- _WHAT TO DO_
Copy the records below exactly, starting at the line that contains "Schneeglöckchen schon seit" and ending at the line that contains "odne epizode u"; leave out any pictures.

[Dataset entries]
::::
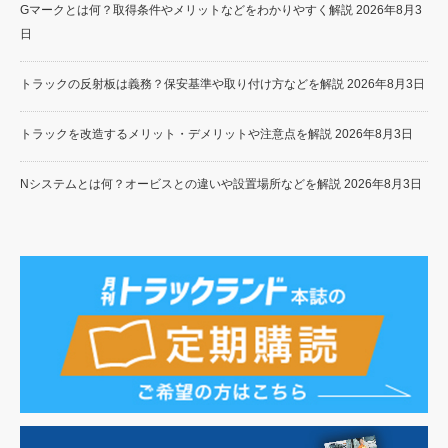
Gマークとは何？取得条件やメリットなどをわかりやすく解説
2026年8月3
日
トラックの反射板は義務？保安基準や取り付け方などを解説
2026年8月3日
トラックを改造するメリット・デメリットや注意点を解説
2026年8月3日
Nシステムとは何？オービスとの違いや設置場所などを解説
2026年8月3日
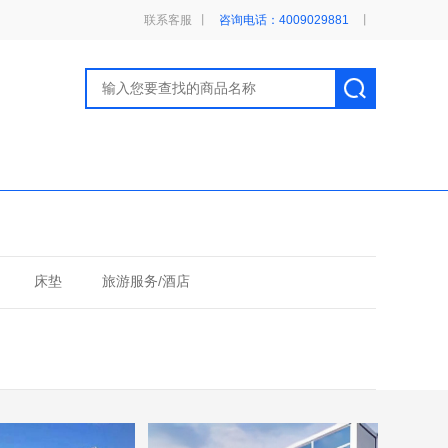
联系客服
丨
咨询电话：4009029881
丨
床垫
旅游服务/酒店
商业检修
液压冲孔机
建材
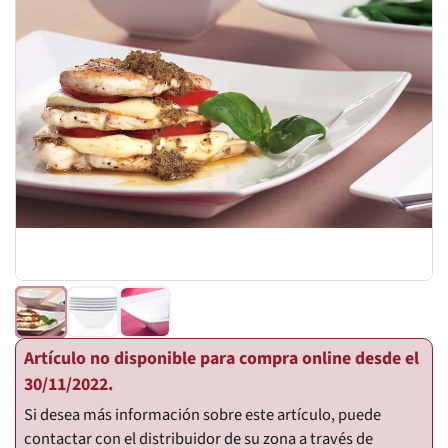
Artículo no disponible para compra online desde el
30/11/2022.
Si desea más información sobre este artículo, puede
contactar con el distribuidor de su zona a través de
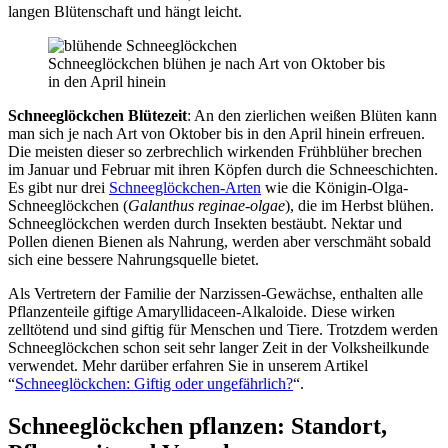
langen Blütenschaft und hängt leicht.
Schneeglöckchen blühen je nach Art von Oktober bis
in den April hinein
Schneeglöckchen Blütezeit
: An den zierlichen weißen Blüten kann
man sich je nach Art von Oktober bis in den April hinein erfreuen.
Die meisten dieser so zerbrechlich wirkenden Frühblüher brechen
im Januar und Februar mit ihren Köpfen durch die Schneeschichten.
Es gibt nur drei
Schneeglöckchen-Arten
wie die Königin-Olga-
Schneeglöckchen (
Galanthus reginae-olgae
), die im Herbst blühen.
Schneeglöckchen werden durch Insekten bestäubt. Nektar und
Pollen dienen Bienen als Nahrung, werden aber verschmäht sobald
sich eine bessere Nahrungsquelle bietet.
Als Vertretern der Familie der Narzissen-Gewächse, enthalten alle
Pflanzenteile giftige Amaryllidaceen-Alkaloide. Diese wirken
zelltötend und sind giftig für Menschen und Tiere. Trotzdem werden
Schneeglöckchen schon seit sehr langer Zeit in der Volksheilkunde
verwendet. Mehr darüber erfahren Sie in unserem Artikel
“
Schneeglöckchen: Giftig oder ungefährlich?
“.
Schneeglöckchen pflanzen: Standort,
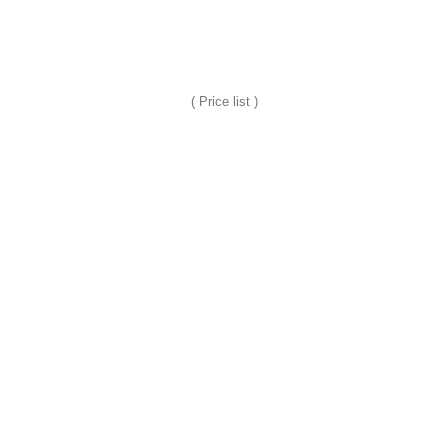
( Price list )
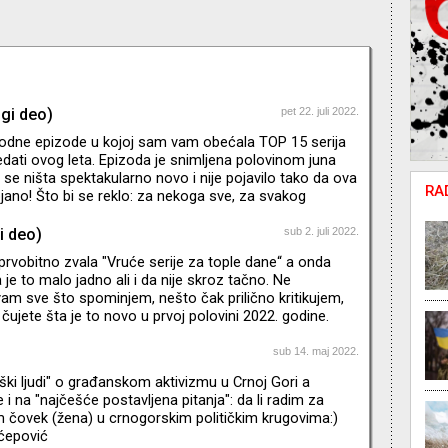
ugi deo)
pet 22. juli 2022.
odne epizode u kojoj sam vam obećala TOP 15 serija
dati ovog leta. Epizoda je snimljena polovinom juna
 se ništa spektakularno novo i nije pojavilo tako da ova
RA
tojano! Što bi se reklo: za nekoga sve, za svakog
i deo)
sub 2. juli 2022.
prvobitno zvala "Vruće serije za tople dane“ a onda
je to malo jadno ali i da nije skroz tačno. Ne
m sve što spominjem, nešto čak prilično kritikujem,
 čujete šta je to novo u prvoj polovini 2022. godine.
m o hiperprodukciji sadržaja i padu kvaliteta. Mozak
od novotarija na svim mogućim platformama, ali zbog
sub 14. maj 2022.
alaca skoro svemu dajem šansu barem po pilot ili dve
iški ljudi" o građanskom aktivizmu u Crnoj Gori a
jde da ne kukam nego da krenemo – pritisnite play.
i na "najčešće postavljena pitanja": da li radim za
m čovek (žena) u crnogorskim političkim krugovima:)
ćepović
::::
- _SOLUTION FOR THIS EXERCISE_
Schneeglöckchen schon seit sehr langer Zeit in der Volksheilkunde
verwendet. Mehr darüber erfahren Sie in unserem Artikel
“
Schneeglöckchen: Giftig oder ungefährlich?
“.
Schneeglöckchen pflanzen: Standort,
( Price list )
ugi deo)
pet 22. juli 2022.
odne epizode u kojoj sam vam obećala TOP 15 serija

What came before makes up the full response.